Schultz then turns to an examination of inscriptions that record religious titles held by women. She uses these titles to support her contention that women were involved in a range of cultic activities beyond those of simple worshiper: while female sacerdotes and other priestesses officiated at religious ceremonies, including public rites performed on behalf of the Roman people, magistrae and ministrae were women who helped to maintain the day-to-day functioning of the cults and cult places with which they were associated. Some positions, such as that of the regina sacrorum, required the woman to be married (in this case to the rex sacrorum), and Schultz proposes that Roman priesthoods and religious offices should be divided into three categories: positions held by men, those held by women, and those held jointly by married couples. In this context, Schultz argues that Roman priestesses and female religious officials should not be seen as aberrations that are in need of explanation within a male paradigm, inasmuch as there was nothing notably unusual about women fulfilling religious roles in ancient Rome.

The third part of the chapter is concerned with the famous Bacchic scandal of 186 BCE. Here, Schultz considers specifically the role that gender played in the unfolding of events. Livy reports that one of the Roman Senate’s prime motivations for suppressing the Bacchic cult was the shameless intermingling of men and women under the guise of religious activities. Schultz concludes, on the basis of the stipulations listed in the Bruttian inscription, that the Senate was less concerned about intermixing of the sexes or the inclusion of women than it was about the participation of members of Rome’s political class—male citizens and allies—in a cult that was not otherwise controlled by the Roman state.

Chapter Three (pp. 95-120), “The Evidence of Votive Deposits,” delves into the archaeology of female religious activity in early Italy. Schultz focuses on the many terracotta representations of body parts that have been found in ancient caches of buried votive material throughout central Italy in the middle to late republican period. The anatomical representations, which include a full range from eyes to internal organs to feet, were probably presented to the gods either as a request for healing or as an offering of thanks for a successful cure of the body part in question. They were given to a variety of deities, not just those traditionally associated with healing.

Schultz uses the anatomical representations as a basis for identifying the gender—or, perhaps more correctly, the sex—of worshipers who participated in cult activities. Working from the reasonable assumption that there was usually a correspondence between the sex of the fictile body part (female breast, uterus, phallus) and the sex of the donor, Schultz concludes that cults that drew followers of a single sex were no more common than those that had worshipers of both sexes. The largest category in her study, however, was by far that of votive deposits in which the sex of the donors could not be determined (58.8 to 70.4% depending on the sample used). Although Schultz’s statistical analysis is not refined, and Schultz perhaps makes larger claims than the data warrant, she does succeed in convincing the reader that, like the literary and epigraphical evidence, archaeological remains indicate that Roman cults and cult places were less segregated along gender lines than previous scholars have thought them to be.

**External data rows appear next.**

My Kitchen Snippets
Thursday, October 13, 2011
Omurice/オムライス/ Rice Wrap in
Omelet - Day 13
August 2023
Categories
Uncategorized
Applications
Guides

Schultz moves away from analyzing different categories of evidence for female religious activity in Chapter Four (“Household Ritual,” pp. 121-137), and she focuses instead on religion in the domestic realm, since the Roman house was traditionally the preserve of women. Schultz is interested specifically in the level of female participation in household rituals and the extent to which women were responsible for ensuring that the house was properly equipped with supplies for religious activities. In a brief discussion of the various rituals and festivals (such as the Compitalia) in which women were clearly included, she points out the religious paraphernalia that the females of the household probably provided on these occasions (woolen dolls and balls in the case of the Compitalia). She also reviews the evidence for the disputed question of whether or not women could be involved in sacrifice, arguing persuasively that women could both initiate and participate in sacrifice, including blood offerings, in both public and private settings. Thus, in this chapter, Schultz shows the ways in which women were regularly and actively involved participants in the religious rituals of Roman daily life.

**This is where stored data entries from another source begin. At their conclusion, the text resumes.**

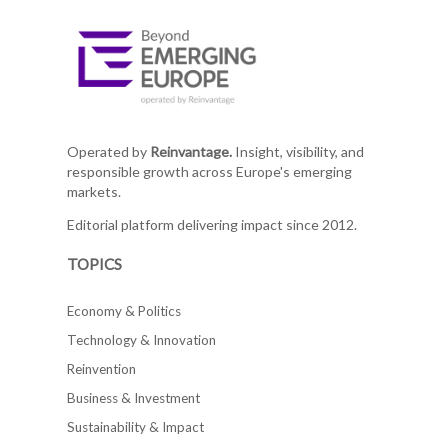
Operated by
Reinvantage.
Insight, visibility, and
responsible growth across Europe's emerging
markets.
Editorial platform delivering impact since 2012.
TOPICS
Economy & Politics
Technology & Innovation
Reinvention
Business & Investment
Sustainability & Impact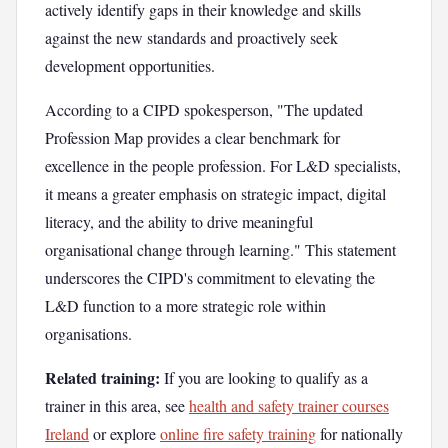
actively identify gaps in their knowledge and skills
against the new standards and proactively seek
development opportunities.
According to a CIPD spokesperson, "The updated
Profession Map provides a clear benchmark for
excellence in the people profession. For L&D specialists,
it means a greater emphasis on strategic impact, digital
literacy, and the ability to drive meaningful
organisational change through learning." This statement
underscores the CIPD's commitment to elevating the
L&D function to a more strategic role within
organisations.
Related training:
If you are looking to qualify as a
trainer in this area, see
health and safety trainer courses
Ireland
or explore
online fire safety training
for nationally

In the final numbered chapter of the book, Chapter Five (pp. 139-150), entitled “Social Status and Religious Participation,” Schultz examines the different religious roles that were available to Roman females depending on their social position and marital status. On the basis largely of literary evidence, Schultz concludes, not surprisingly, that although women were important and active participants in Roman religious life, not all religious activities were open to all Roman females. The level and kind of involvement that was accorded to a particular woman depended on a variety of factors, from the woman’s own behavior and reputation to the social and economic standing of her family. Schultz notes that the restrictions placed on female religious activity have been interpreted as attempts by Roman leaders to control and manage the women of ancient Rome, but, as she cogently argues, Rome’s leaders did not single out women: the Roman religious system served to reinforce the larger Roman social hierarchy, of which women were only a part. The last chapter (pp. 151-152) of the book consists of two pages of concluding remarks, which reiterate the main points made throughout the book: women were active and involved participants in both the public and private sides of Roman religion, and they venerated many of the same gods as men, at times even taking part in ritual activities alongside men.

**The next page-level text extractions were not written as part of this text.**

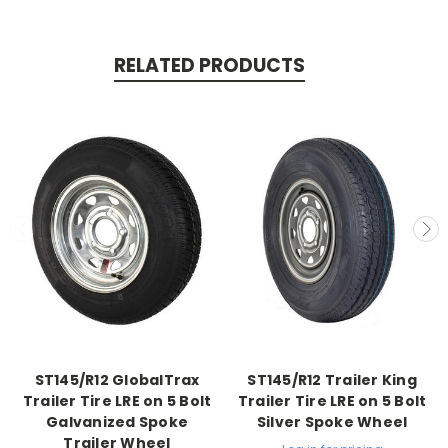
RELATED PRODUCTS
ST145/R12 GlobalTrax
ST145/R12 Trailer King
Trailer Tire LRE on 5 Bolt
Trailer Tire LRE on 5 Bolt
Galvanized Spoke
Silver Spoke Wheel
Trailer Wheel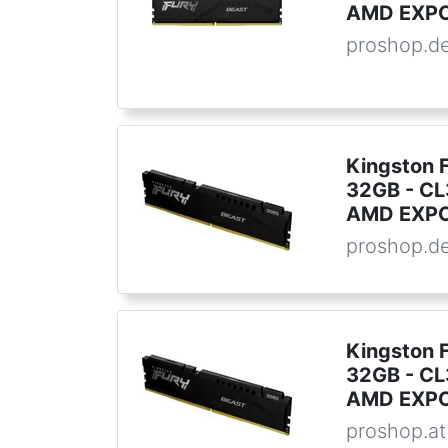
AMD EXPO 
proshop.d
Kingston 
32GB - CL3
AMD EXPO 
proshop.d
Kingston 
32GB - CL3
AMD EXPO 
proshop.at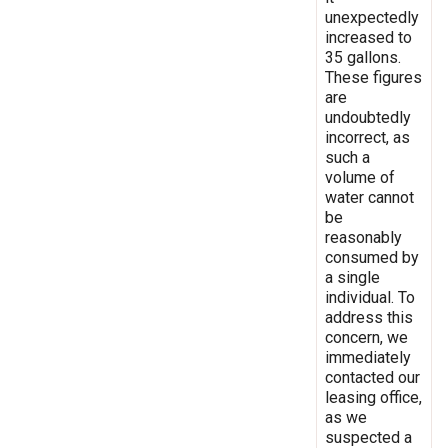
unexpectedly
increased to
35 gallons.
These figures
are
undoubtedly
incorrect, as
such a
volume of
water cannot
be
reasonably
consumed by
a single
individual. To
address this
concern, we
immediately
contacted our
leasing office,
as we
suspected a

The shortcomings of this book are few. The one over-arching concern I have is with the book’s geographical scope. Schultz is careful to articulate and justify the time frame of her study (p. 4), yet she offers no parallel explanation of its geographical extent (which, in practice, seems to comprise native Italic, Roman-ruled Italy). Schultz is aware that geography and cultural variation matter—for instance, she mentions that the ill-understood Paelignian goddess Anaceta Cerria is disproportionately represented in the Latin epigraphic record because of the number of inscriptions dedicated to her at Sulmo, in what is now Abruzzo (p. 51), and when she includes non-Roman votive deposits in her examination of fictile body parts, she sees the need to contend that Rome was part of a greater “religious koine of west central Italy” (97-98)—but no larger, explicit consideration is given to the possibility that variation existed within the Italian peninsula during Roman rule or that people living outside of Rome did anything other than adopt Roman religious practices. Some explanation of the geographical scope of the book would add further strength to the larger arguments that Schultz makes. An accompanying map would help the reader to grasp this scope and also to follow Schultz’s discussions throughout the book, since she mentions the names—sometimes ancient, sometimes modern—of dozens of small communities in Italy without any reference to their geographical locations.

This objection aside, Schultz’s book is notable chiefly for its virtues. Schultz’s well-supported contention that women were actively involved in mainstream Roman religious life is an important and useful corrective to the tendency to ghettoize Roman women into exclusively female “women’s cults.” Furthermore, Schultz’s use of a combination of literary, epigraphical, and archaeological evidence to support her argument is a model of the type of interdisciplinary integration that is much needed in Classical Studies today. Scholarly readers of the book may find small bones to pick within their own particular areas of specialization, whether literary, epigraphical, or archaeological, but, taken as a whole, Schultz’s treatment of a broad range of different kinds of evidence is informed, convincing, and ultimately, for this reader, quite rewarding.